'This was a disaster for Republicans': MSNBC host says a Trump attorney just 'came up empty' in Senate trial

'This was a disaster for Republicans': MSNBC host says a Trump attorney just 'came up empty' in Senate trial

After former independent counsel Ken Starr, who led the impeachment push against former President Bill Clinton, defended President Donald Trump in his Senate impeachment trial on Monday, MSNBC host Ari Melber gave the attorney's performance a devastating review.

"This was a disaster for Republicans," Melber said. "A total, unmitigated, legal and constitutional disaster."

Starr's previous position advocating for the impeachment of a Democrat contrasted with his present position of opposing the impeachment of a Republican, requiring a non-partisan explanation to be taken credibly. But Starr couldn't provide one.

And his own history, Melber explained, undermined the Trump lawyers' claims that "abuse of power," the charge laid out in the first article of impeachment, is an insufficient basis for removing a president.
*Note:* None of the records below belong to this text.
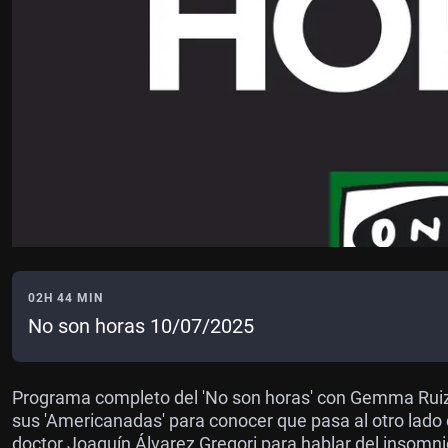
02H 44 MIN
No son horas 10/07/2025
Programa completo del 'No son horas' con Gemma Ruiz.
sus 'Americanadas' para conocer que pasa al otro lado
doctor Joaquín Álvarez Gregori para hablar del insomnio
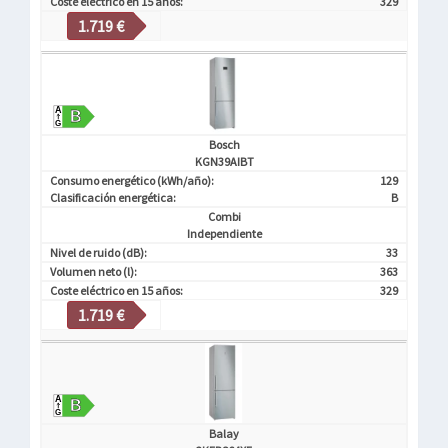
Coste eléctrico en 15 años:
329
1.719 €
Bosch
KGN39AIBT
Consumo energético (kWh/año):
129
Clasificación energética:
B
Combi
Independiente
Nivel de ruido (dB):
33
Volumen neto (l):
363
Coste eléctrico en 15 años:
329
1.719 €
Balay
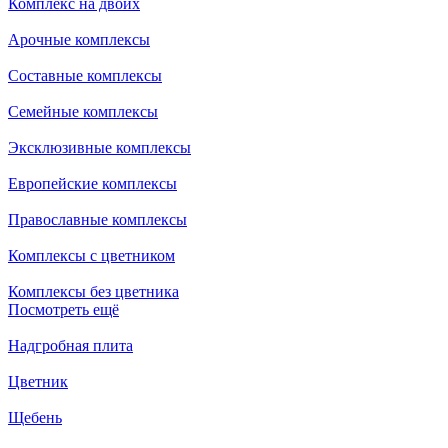
Комплекс на двоих
Арочные комплексы
Составные комплексы
Семейные комплексы
Эксклюзивные комплексы
Европейские комплексы
Православные комплексы
Комплексы с цветником
Комплексы без цветника
Посмотреть ещё
Надгробная плита
Цветник
Щебень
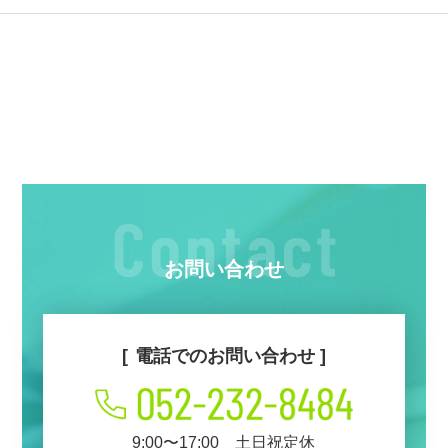
お問い合わせ
電話でのお問い合わせ
9:00〜17:00 土日祝定休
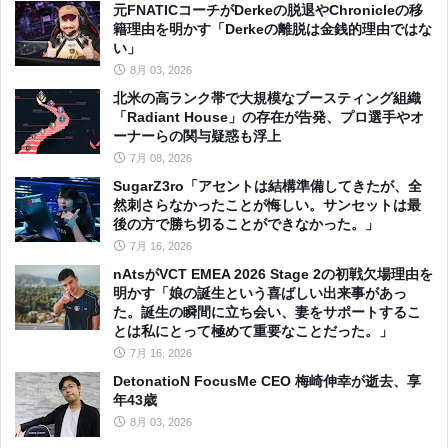
元FNATICコーチがDerkeの脱退やChronicleの移
籍理由を明かす「Derkeの離脱は金銭的理由ではな
い」
8月 03, 2026
北米の高ランク帯で大規模なブースティング組織
「Radiant House」の存在が告発、プロ選手やオ
ーナーらの関与疑惑も浮上
7月 08, 2026
SugarZ3ro「アセントは結構準備してきたが、全
然刺さらなかったことが悔しい。サンセットは最
後の方で勝ち切ることができなかった。」
7月 16, 2026
nAtsがVCT EMEA 2026 Stage 2の初戦欠場理由を
明かす「娘の誕生という喜ばしい出来事があっ
た。誕生の瞬間に立ち会い、妻をサポートするこ
とは私にとって極めて重要なことだった。」
7月 16, 2026
DetonatioN FocusMe CEO 梅崎伸幸が逝去、享
年43歳
8月 03, 2026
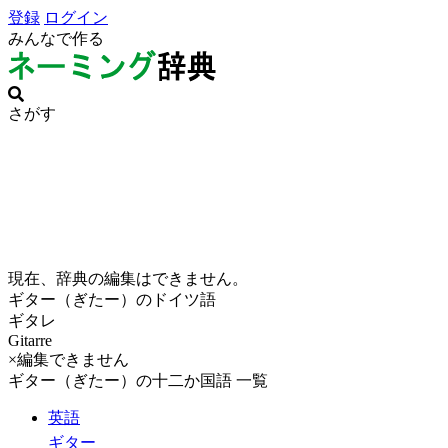
登録
ログイン
みんなで作る
さがす
現在、辞典の編集はできません。
ギター（ぎたー）のドイツ語
ギタレ
Gitarre
×編集できません
ギター（ぎたー）の十二か国語 一覧
英語
ギター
"Ken Starr, at no point in this dramatic — at times mournful — opening explained in any factual or legal way what's different," Melber said. "If anything, he drew attention — and there are senators in that body who know the history — he drew attention to the fact that the last two times we had these modern impeachments, Clinton and Nixon, we had abuse of power among the original articles."
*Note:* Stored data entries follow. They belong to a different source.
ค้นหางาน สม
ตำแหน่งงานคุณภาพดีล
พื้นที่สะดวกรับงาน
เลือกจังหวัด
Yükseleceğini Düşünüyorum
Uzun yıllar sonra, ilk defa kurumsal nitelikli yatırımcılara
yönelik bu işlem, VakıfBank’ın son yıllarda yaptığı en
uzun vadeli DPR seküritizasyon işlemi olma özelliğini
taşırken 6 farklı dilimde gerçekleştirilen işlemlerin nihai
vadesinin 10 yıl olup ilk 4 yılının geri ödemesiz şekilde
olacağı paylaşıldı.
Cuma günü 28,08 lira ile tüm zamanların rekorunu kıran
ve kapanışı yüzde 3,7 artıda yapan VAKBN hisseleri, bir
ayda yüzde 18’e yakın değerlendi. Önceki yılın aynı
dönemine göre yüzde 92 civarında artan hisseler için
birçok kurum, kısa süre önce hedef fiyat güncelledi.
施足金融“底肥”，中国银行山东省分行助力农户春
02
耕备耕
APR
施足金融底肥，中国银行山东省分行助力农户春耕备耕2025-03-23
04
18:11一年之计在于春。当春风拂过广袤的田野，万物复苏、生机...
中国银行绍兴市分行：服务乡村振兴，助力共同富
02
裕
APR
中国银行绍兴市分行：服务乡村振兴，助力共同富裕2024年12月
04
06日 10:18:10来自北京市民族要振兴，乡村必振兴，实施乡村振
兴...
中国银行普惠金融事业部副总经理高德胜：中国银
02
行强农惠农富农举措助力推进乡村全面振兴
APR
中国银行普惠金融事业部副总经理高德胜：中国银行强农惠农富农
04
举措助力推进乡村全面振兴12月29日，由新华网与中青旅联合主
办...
He continued: "Abuse of power is the ultimate high crime. And it is what presidents usually get impeached for.  And so listening to this, it was remarkable, because Ken Starr is Mr. Abuse of Power. And I was listening, interested, open-minded, ready to hear him somehow distinguish, explain, get into foreign policy. He had nothing! He came up empty!"
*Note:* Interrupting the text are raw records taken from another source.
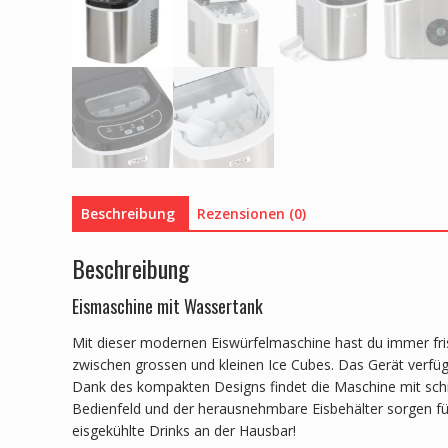
Beschreibung
Rezensionen (0)
Beschreibung
Eismaschine mit Wassertank
Mit dieser modernen Eiswürfelmaschine hast du immer fris
zwischen grossen und kleinen Ice Cubes. Das Gerät verfüg
Dank des kompakten Designs findet die Maschine mit schi
Bedienfeld und der herausnehmbare Eisbehälter sorgen für 
eisgekühlte Drinks an der Hausbar!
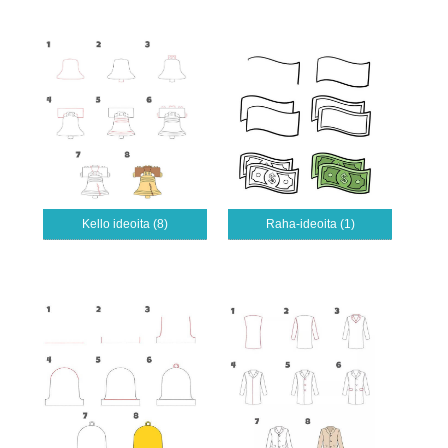
Kello ideoita (8)
Raha-ideoita (1)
Starr, Melber said, was just seen to constitutionally "punch himself in the face" in Trump's defense.

Asked by host Nicolle Wallace what explained Starr's change of heart on impeachment, Melber said he was just "clearly a hypocrite." He noted that in Starr's recent book, the former independent counsel wrote: "'Abuse of power was our judgment that Clinton had improperly employed the powers of his office, including meritless invocations of the doctrine of' — wait for it — 'executive privilege.'"

Trump has used vague and ridiculously broad "executive privilege" claims, and similar assertions, to block evidence from the impeachment inquiry, which triggered the second impeachment article: obstruction of Congress. Trump's defenders say this article is unfair because the president has a right to assert a privilege even if it laters fails in court, but Starr's own previous arguments undercut that defense.